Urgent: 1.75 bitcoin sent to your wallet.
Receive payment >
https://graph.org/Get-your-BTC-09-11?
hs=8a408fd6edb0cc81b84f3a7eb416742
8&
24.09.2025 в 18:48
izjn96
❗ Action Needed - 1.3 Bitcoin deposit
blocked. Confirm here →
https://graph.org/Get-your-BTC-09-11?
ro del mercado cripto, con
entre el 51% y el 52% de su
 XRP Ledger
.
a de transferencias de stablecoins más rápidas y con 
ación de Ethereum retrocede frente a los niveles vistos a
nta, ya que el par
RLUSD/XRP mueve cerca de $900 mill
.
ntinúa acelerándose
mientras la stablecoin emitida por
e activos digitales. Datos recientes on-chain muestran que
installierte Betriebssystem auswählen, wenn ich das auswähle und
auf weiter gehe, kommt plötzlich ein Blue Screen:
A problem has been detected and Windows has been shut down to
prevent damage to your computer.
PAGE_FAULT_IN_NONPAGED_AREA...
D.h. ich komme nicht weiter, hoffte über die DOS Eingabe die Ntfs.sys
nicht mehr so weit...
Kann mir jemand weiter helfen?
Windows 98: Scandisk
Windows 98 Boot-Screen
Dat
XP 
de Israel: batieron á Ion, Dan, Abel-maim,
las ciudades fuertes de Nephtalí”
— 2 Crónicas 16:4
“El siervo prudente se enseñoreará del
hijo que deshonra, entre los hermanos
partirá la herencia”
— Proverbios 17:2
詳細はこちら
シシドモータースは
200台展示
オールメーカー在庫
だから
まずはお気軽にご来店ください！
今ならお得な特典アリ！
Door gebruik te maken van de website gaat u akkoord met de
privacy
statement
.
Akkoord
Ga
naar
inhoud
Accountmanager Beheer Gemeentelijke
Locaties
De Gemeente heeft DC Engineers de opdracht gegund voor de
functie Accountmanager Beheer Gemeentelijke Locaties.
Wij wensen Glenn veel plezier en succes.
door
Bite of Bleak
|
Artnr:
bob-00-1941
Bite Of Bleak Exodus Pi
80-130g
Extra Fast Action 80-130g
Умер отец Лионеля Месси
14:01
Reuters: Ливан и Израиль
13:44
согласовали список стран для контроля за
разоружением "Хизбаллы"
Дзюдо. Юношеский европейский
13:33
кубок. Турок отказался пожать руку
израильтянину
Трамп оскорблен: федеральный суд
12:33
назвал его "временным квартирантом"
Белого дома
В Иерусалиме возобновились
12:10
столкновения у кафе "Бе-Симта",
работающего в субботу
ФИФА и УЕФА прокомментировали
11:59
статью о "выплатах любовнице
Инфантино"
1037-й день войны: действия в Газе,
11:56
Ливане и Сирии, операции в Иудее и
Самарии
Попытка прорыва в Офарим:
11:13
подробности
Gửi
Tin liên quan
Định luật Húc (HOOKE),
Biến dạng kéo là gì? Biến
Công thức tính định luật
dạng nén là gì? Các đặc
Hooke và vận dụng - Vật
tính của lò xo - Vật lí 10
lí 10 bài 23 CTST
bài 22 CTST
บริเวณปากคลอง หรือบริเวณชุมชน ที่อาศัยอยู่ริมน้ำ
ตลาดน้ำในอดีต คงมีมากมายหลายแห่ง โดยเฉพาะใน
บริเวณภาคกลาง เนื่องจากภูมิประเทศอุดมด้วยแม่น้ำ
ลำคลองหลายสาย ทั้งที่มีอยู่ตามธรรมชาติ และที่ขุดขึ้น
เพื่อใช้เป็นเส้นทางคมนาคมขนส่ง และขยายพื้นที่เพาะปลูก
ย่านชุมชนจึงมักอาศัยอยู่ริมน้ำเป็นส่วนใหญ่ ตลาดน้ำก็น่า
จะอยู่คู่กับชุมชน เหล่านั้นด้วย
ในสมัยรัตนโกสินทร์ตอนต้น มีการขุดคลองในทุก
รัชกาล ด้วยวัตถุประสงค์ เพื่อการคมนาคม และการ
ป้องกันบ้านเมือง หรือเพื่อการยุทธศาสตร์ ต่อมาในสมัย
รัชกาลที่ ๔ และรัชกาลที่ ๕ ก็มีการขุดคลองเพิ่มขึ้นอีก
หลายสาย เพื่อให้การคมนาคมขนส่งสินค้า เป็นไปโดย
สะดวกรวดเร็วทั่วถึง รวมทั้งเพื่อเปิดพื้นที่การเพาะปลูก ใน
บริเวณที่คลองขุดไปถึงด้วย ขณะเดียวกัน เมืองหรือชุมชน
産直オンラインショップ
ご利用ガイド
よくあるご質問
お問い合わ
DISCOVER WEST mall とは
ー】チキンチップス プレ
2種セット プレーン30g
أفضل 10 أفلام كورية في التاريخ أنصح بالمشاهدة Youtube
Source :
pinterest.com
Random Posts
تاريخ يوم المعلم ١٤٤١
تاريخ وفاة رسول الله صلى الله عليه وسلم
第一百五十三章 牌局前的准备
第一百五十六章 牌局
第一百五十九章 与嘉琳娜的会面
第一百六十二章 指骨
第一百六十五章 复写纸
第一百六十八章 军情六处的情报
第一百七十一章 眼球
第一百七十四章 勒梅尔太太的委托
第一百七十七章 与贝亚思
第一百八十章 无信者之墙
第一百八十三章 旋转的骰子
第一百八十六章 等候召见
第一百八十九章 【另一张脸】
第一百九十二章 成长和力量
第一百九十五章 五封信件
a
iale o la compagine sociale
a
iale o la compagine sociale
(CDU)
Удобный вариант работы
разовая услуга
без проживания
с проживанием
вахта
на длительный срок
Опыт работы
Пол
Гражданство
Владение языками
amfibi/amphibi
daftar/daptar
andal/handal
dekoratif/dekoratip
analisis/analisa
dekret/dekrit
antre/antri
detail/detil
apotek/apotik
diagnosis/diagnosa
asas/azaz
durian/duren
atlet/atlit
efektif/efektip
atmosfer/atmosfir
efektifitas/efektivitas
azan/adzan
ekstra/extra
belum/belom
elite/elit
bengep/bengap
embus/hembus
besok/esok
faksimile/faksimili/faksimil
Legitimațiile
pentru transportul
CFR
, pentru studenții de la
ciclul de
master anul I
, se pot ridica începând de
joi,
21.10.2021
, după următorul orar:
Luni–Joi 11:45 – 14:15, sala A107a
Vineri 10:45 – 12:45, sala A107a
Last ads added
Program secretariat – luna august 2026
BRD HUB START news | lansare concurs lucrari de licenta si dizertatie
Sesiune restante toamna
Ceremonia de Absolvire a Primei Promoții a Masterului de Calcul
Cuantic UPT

^^^^^^^^

## YOUR TASK
Beginning with the line holding "1.3 Bitcoin deposit" and ending with the line holding "Công thức tính định luật", write out the stretch of material above exactly; add no further lines.

## SOLUTION TO THIS EXERCISE
❗ Action Needed - 1.3 Bitcoin deposit
blocked. Confirm here →
https://graph.org/Get-your-BTC-09-11?
ro del mercado cripto, con
entre el 51% y el 52% de su
 XRP Ledger
.
a de transferencias de stablecoins más rápidas y con 
ación de Ethereum retrocede frente a los niveles vistos a
nta, ya que el par
RLUSD/XRP mueve cerca de $900 mill
.
ntinúa acelerándose
mientras la stablecoin emitida por
e activos digitales. Datos recientes on-chain muestran que
installierte Betriebssystem auswählen, wenn ich das auswähle und
auf weiter gehe, kommt plötzlich ein Blue Screen:
A problem has been detected and Windows has been shut down to
prevent damage to your computer.
PAGE_FAULT_IN_NONPAGED_AREA...
D.h. ich komme nicht weiter, hoffte über die DOS Eingabe die Ntfs.sys
nicht mehr so weit...
Kann mir jemand weiter helfen?
Windows 98: Scandisk
Windows 98 Boot-Screen
Dat
XP 
de Israel: batieron á Ion, Dan, Abel-maim,
las ciudades fuertes de Nephtalí”
— 2 Crónicas 16:4
“El siervo prudente se enseñoreará del
hijo que deshonra, entre los hermanos
partirá la herencia”
— Proverbios 17:2
詳細はこちら
シシドモータースは
200台展示
オールメーカー在庫
だから
まずはお気軽にご来店ください！
今ならお得な特典アリ！
Door gebruik te maken van de website gaat u akkoord met de
privacy
statement
.
Akkoord
Ga
naar
inhoud
Accountmanager Beheer Gemeentelijke
Locaties
De Gemeente heeft DC Engineers de opdracht gegund voor de
functie Accountmanager Beheer Gemeentelijke Locaties.
Wij wensen Glenn veel plezier en succes.
door
Bite of Bleak
|
Artnr:
bob-00-1941
Bite Of Bleak Exodus Pi
80-130g
Extra Fast Action 80-130g
Умер отец Лионеля Месси
14:01
Reuters: Ливан и Израиль
13:44
согласовали список стран для контроля за
разоружением "Хизбаллы"
Дзюдо. Юношеский европейский
13:33
кубок. Турок отказался пожать руку
израильтянину
Трамп оскорблен: федеральный суд
12:33
назвал его "временным квартирантом"
Белого дома
В Иерусалиме возобновились
12:10
столкновения у кафе "Бе-Симта",
работающего в субботу
ФИФА и УЕФА прокомментировали
11:59
статью о "выплатах любовнице
Инфантино"
1037-й день войны: действия в Газе,
11:56
Ливане и Сирии, операции в Иудее и
Самарии
Попытка прорыва в Офарим:
11:13
подробности
Gửi
Tin liên quan
Định luật Húc (HOOKE),
Biến dạng kéo là gì? Biến
Công thức tính định luật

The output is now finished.